# [Exercise]
Output the lines from the top of the entries below to the line with "and makes them easier to blend.", both included, exactly and without pictures.
Exercise data section start
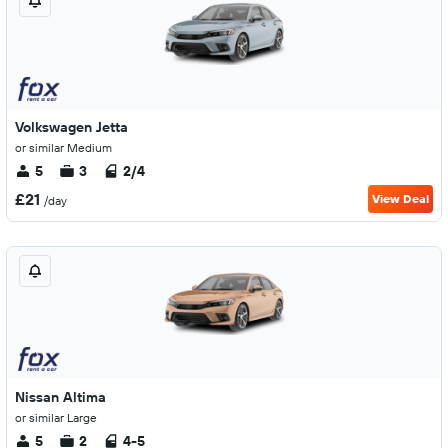
Volkswagen Jetta
or similar Medium
5
3
2/4
£21
View Deal
/day
Nissan Altima
or similar Large
5
2
4-5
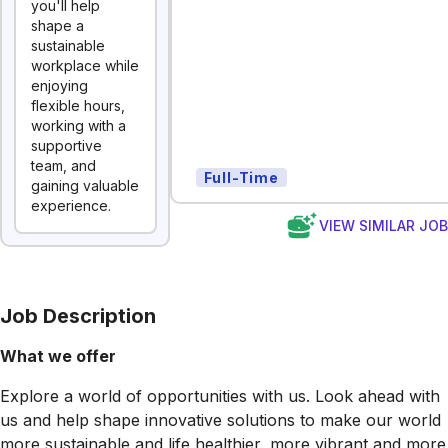
you'll help
shape a
sustainable
workplace while
enjoying
flexible hours,
working with a
supportive
team, and
Full-Time
gaining valuable
experience.
VIEW SIMILAR JO
Job Description
What we offer
Explore a world of opportunities with us. Look ahead with
us and help shape innovative solutions to make our world
more sustainable and life healthier, more vibrant and more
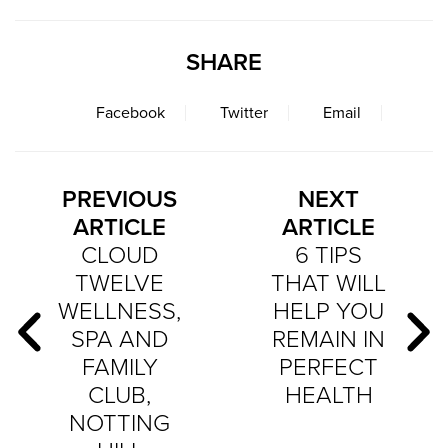
SHARE
Facebook
Twitter
Email
PREVIOUS
NEXT
ARTICLE
ARTICLE
CLOUD
6 TIPS
TWELVE
THAT WILL
WELLNESS,
HELP YOU
SPA AND
REMAIN IN
FAMILY
PERFECT
CLUB,
HEALTH
NOTTING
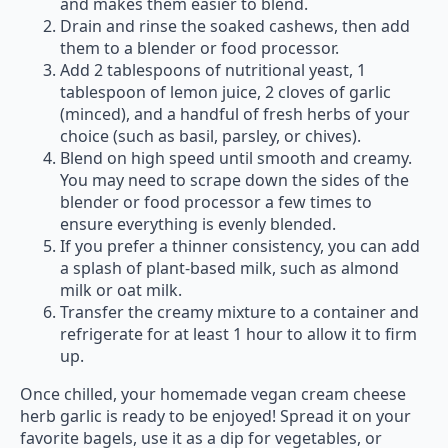
and makes them easier to blend.
Drain and rinse the soaked cashews, then add
them to a blender or food processor.
Add 2 tablespoons of nutritional yeast, 1
tablespoon of lemon juice, 2 cloves of garlic
(minced), and a handful of fresh herbs of your
choice (such as basil, parsley, or chives).
Blend on high speed until smooth and creamy.
You may need to scrape down the sides of the
blender or food processor a few times to
ensure everything is evenly blended.
If you prefer a thinner consistency, you can add
a splash of plant-based milk, such as almond
milk or oat milk.
Transfer the creamy mixture to a container and
refrigerate for at least 1 hour to allow it to firm
up.
Once chilled, your homemade vegan cream cheese
herb garlic is ready to be enjoyed! Spread it on your
favorite bagels, use it as a dip for vegetables, or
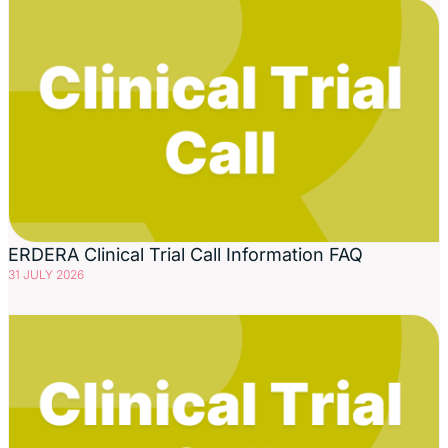
ERDERA Clinical Trial Call Information FAQ
31 JULY 2026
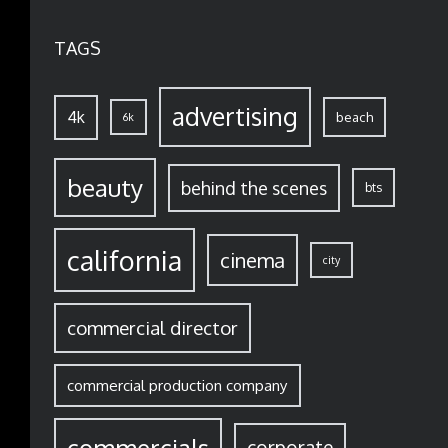
TAGS
advertising
4k
beach
6k
beauty
behind the scenes
bts
california
cinema
city
commercial director
commercial production company
corporate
Exercise data section end
# [Solution to the exercise]
Volkswagen Jetta
or similar Medium
5
3
2/4
£21
View Deal
/day
Nissan Altima
or similar Large
5
2
4-5
you'll help
shape a
sustainable
workplace while
enjoying
flexible hours,
working with a
supportive
team, and
Full-Time
gaining valuable
experience.
VIEW SIMILAR JO
Job Description
What we offer
Explore a world of opportunities with us. Look ahead with
us and help shape innovative solutions to make our world
more sustainable and life healthier, more vibrant and more
SHARE
Facebook
Twitter
Email
PREVIOUS
NEXT
ARTICLE
ARTICLE
CLOUD
6 TIPS
TWELVE
THAT WILL
WELLNESS,
HELP YOU
SPA AND
REMAIN IN
FAMILY
PERFECT
CLUB,
HEALTH
NOTTING
and makes them easier to blend.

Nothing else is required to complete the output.